Çocuklarına söz vermiş anne babalar, yana yana gezilecek yerler aradılar. Aradıklarını buldular ya, sanırsınız şanslılar! Ertesi sabah sevinçle yola koyuldular. Hevesle, hedefe vardı karnelerini alanlar.
Heves demişken ilk iş kayak kıyafetlerini giyip salındılar karlar diyarında. İçleri üşüyüverdi de mola verdiler birazdan. İçeriye attılar kapağı, korunmak için ayazdan. Şöminede çıtır çıtır yanıyordu odunlar, üşüyenlerin ellerinde dumanı üstünde çaylar. Bir yandan çaylarını içtiler, bir yandan şarkılar söylediler hep bir ağızdan. İşte o an sımsıcaktı kanlar. O kanlar ki birkaç saat sonra cayır cayır yandıkları istirahathaneden canhıraş kaçtılar. Lekelendi canlar. Kan, is, korku lekesi yapıştı kaldı, çıkmadı üzerlerinden.
Akşam yemeği de çıkınca aradan, yorgunluktan bayılmış halde uykuya daldılar. Endişeyle öksürerek uyandı gecenin bir vakti hepsi. Ne olduğunu bile anlamadılar. Anlamaya hacet kalmayanlar, ruhları bile duymadan sessiz sedasız öte dünyaya vardılar.

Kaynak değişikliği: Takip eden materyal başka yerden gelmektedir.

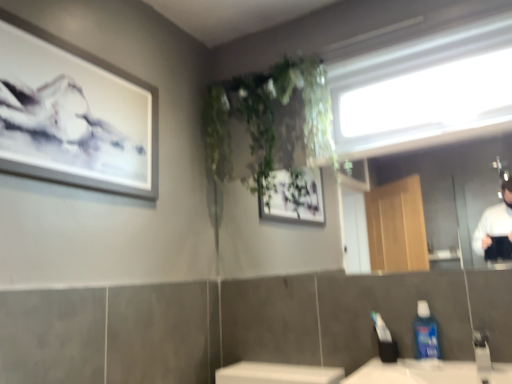 Find the location of `silver metallic faucet at lower right`. silver metallic faucet at lower right is located at coordinates (482, 350).

In order to face white matte picture frame at upper left, should I rotate leftwards or rightwards?

Turn left approximately 20.655 degrees to face it.

What do you see at coordinates (74, 115) in the screenshot? I see `white matte picture frame at upper left` at bounding box center [74, 115].

Describe the element at coordinates (425, 90) in the screenshot. I see `transparent glass window at upper center` at that location.

Describe the element at coordinates (426, 332) in the screenshot. I see `blue glossy mouthwash at lower right` at that location.

Find the location of a particular element. This screenshot has width=512, height=384. clear glass mirror at upper center is located at coordinates (450, 186).

From the image's perspective, which one is positioned higher, silver metallic faucet at lower right or clear glass mirror at upper center?

clear glass mirror at upper center appears higher in the image.

Is the depth of silver metallic faucet at lower right greater than that of clear glass mirror at upper center?

No, it is in front of clear glass mirror at upper center.

Can you tell me how much silver metallic faucet at lower right and clear glass mirror at upper center differ in facing direction?

The angle between the facing direction of silver metallic faucet at lower right and the facing direction of clear glass mirror at upper center is 0.98 degrees.

Measure the distance from silver metallic faucet at lower right to clear glass mirror at upper center.

silver metallic faucet at lower right and clear glass mirror at upper center are 11.14 feet apart from each other.

Between transparent glass window at upper center and blue glossy mouthwash at lower right, which one has more height?

Standing taller between the two is transparent glass window at upper center.

From the image's perspective, which one is positioned higher, transparent glass window at upper center or blue glossy mouthwash at lower right?

transparent glass window at upper center is shown above in the image.

Does transparent glass window at upper center turn towards blue glossy mouthwash at lower right?

No.

Are transparent glass window at upper center and blue glossy mouthwash at lower right located far from each other?

transparent glass window at upper center is near blue glossy mouthwash at lower right, not far away.

Is silver metallic faucet at lower right oriented away from white matte picture frame at upper left?

No, silver metallic faucet at lower right is not facing the opposite direction of white matte picture frame at upper left.

From the picture: In terms of height, does silver metallic faucet at lower right look taller or shorter compared to white matte picture frame at upper left?

In the image, silver metallic faucet at lower right appears to be shorter than white matte picture frame at upper left.

I want to click on picture frame in front of the silver metallic faucet at lower right, so (x=74, y=115).

Is point (483, 357) farther from camera compared to point (85, 139)?

No, (483, 357) is in front of (85, 139).

Does blue glossy mouthwash at lower right have a smaller size compared to transparent glass window at upper center?

Indeed, blue glossy mouthwash at lower right has a smaller size compared to transparent glass window at upper center.

Measure the distance from blue glossy mouthwash at lower right to transparent glass window at upper center.

34.34 inches.

Is blue glossy mouthwash at lower right thinner than transparent glass window at upper center?

Indeed, blue glossy mouthwash at lower right has a lesser width compared to transparent glass window at upper center.

The height and width of the screenshot is (384, 512). In the image, there is a blue glossy mouthwash at lower right. In order to click on window above it (from the image's perspective) in this screenshot , I will do `click(425, 90)`.

What's the angular difference between white matte picture frame at upper left and clear glass mirror at upper center's facing directions?

white matte picture frame at upper left and clear glass mirror at upper center are facing 89.9 degrees away from each other.

Considering the sizes of white matte picture frame at upper left and clear glass mirror at upper center in the image, is white matte picture frame at upper left bigger or smaller than clear glass mirror at upper center?

Considering their sizes, white matte picture frame at upper left takes up less space than clear glass mirror at upper center.

Can you confirm if white matte picture frame at upper left is thinner than clear glass mirror at upper center?

No, white matte picture frame at upper left is not thinner than clear glass mirror at upper center.

Is point (100, 80) closer to camera compared to point (478, 260)?

Yes, point (100, 80) is in front of point (478, 260).

From the image's perspective, is transparent glass window at upper center on top of silver metallic faucet at lower right?

Yes, from the image's perspective, transparent glass window at upper center is over silver metallic faucet at lower right.

Locate an element on the screen. The height and width of the screenshot is (384, 512). faucet on the right of transparent glass window at upper center is located at coordinates (482, 350).

Which of these two, transparent glass window at upper center or silver metallic faucet at lower right, is wider?

With larger width is transparent glass window at upper center.

Is point (436, 45) closer to camera compared to point (479, 345)?

That is False.

Between silver metallic faucet at lower right and blue glossy mouthwash at lower right, which one has larger width?

blue glossy mouthwash at lower right is wider.

From a real-world perspective, which object rests below the other?

In real-world perspective, silver metallic faucet at lower right is lower.

Would you say blue glossy mouthwash at lower right is part of silver metallic faucet at lower right's contents?

No, blue glossy mouthwash at lower right is not surrounded by silver metallic faucet at lower right.

Is silver metallic faucet at lower right bigger than blue glossy mouthwash at lower right?

No.

Identify the location of faucet located underneath the clear glass mirror at upper center (from a real-world perspective). The image size is (512, 384). (482, 350).

I want to click on window that appears above the blue glossy mouthwash at lower right (from the image's perspective), so click(425, 90).

Considering their positions, is white matte picture frame at upper left positioned closer to clear glass mirror at upper center than transparent glass window at upper center?

Among the two, transparent glass window at upper center is located nearer to clear glass mirror at upper center.

Looking at the image, which one is located further to white matte picture frame at upper left, blue glossy mouthwash at lower right or silver metallic faucet at lower right?

silver metallic faucet at lower right.

Based on their spatial positions, is transparent glass window at upper center or blue glossy mouthwash at lower right closer to clear glass mirror at upper center?

transparent glass window at upper center lies closer to clear glass mirror at upper center than the other object.

Which object lies nearer to the anchor point blue glossy mouthwash at lower right, clear glass mirror at upper center or white matte picture frame at upper left?

The object closer to blue glossy mouthwash at lower right is white matte picture frame at upper left.

From the image, which object appears to be farther from transparent glass window at upper center, white matte picture frame at upper left or blue glossy mouthwash at lower right?

Among the two, white matte picture frame at upper left is located further to transparent glass window at upper center.

Which object lies nearer to the anchor point clear glass mirror at upper center, transparent glass window at upper center or white matte picture frame at upper left?

Among the two, transparent glass window at upper center is located nearer to clear glass mirror at upper center.

Which object lies further to the anchor point silver metallic faucet at lower right, blue glossy mouthwash at lower right or white matte picture frame at upper left?

white matte picture frame at upper left.

Based on their spatial positions, is silver metallic faucet at lower right or transparent glass window at upper center closer to clear glass mirror at upper center?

Sadece onlar mı dersiniz? Değil elbet. Bir de mavi yakalılar vardı, dişini tırnağına takıp gece gündüz çalışanlar… İşte onlardan biri, adı GARİP, belli, mutfakta ekmek hamuru yoğurmak onun işi. Saat oldu 03.28, 03.29, ta tam 03.30… Ekmekler fırına verildi. Mis gibi taze ekmek koktu her yan ve evet vakit tamam! Mutfaktaki köşesinden gariban, minicik bir KIVILCIM. Ha uyandı ha uyanacak tatlı uykusundan, kimsecikler onun farkına varmadan derken gözleri fal taşı gibi açıldı hiç korkmadan. Yanlış mı gördü, oksijen değil mi sabırsızlıkla onu beklemekte olan. Kavuşma saati gelmişti anlaşılan. Kıpkırmızı bir ALEV TOPU doğdu ortalığı kavuran.
Kıvrım kıvrım saçlarını savuran KIVILCIM masumiyetini kaybetti böylece. Her daim küçük bir kıvılcım olarak kalacak değildi ya! Nur topu gibi bir ALEV olmaktı hayali. Bir alev uykudakileri sonsuzluğa uğurlayan… Uyur uyanık olanları harlayan… İstirahat edenleri uykularından zıplatan… Ağzından zehirli, siyah, simsiyah dumanlar çıkaran bir CANAVAR oldu, el aman! Lekelendi her yan. Kocaman bir iz bıraktı ya sayın canavar, amacına ulaştı her hal…
Bir koşuşturma, bir kargaşa ve kapılar yumruklandı hızlıca. Yangın var! Yangın var! Kimse yok mu? Lütfen kurtarın bizi buradan! Anneee! Babaaa! Anneee! Hiçbir şey göremiyoruz! Hey! Bize yardım edin! Her yer karanlık!
ÖLÜM sessizliği kaldı geceden geriye. Kül rengi her yan… İnsan nasıl etmez İSYAN… Bir güruh karne hüngür hüngür peşlerinden ağlaşan.
Ve bir şarkı dile takılan, “Alnıma yazılmış bu kara yazı/ Kader böyleymiş ağlarım bazı bazı/ Gönül ey ey sebebim ey…”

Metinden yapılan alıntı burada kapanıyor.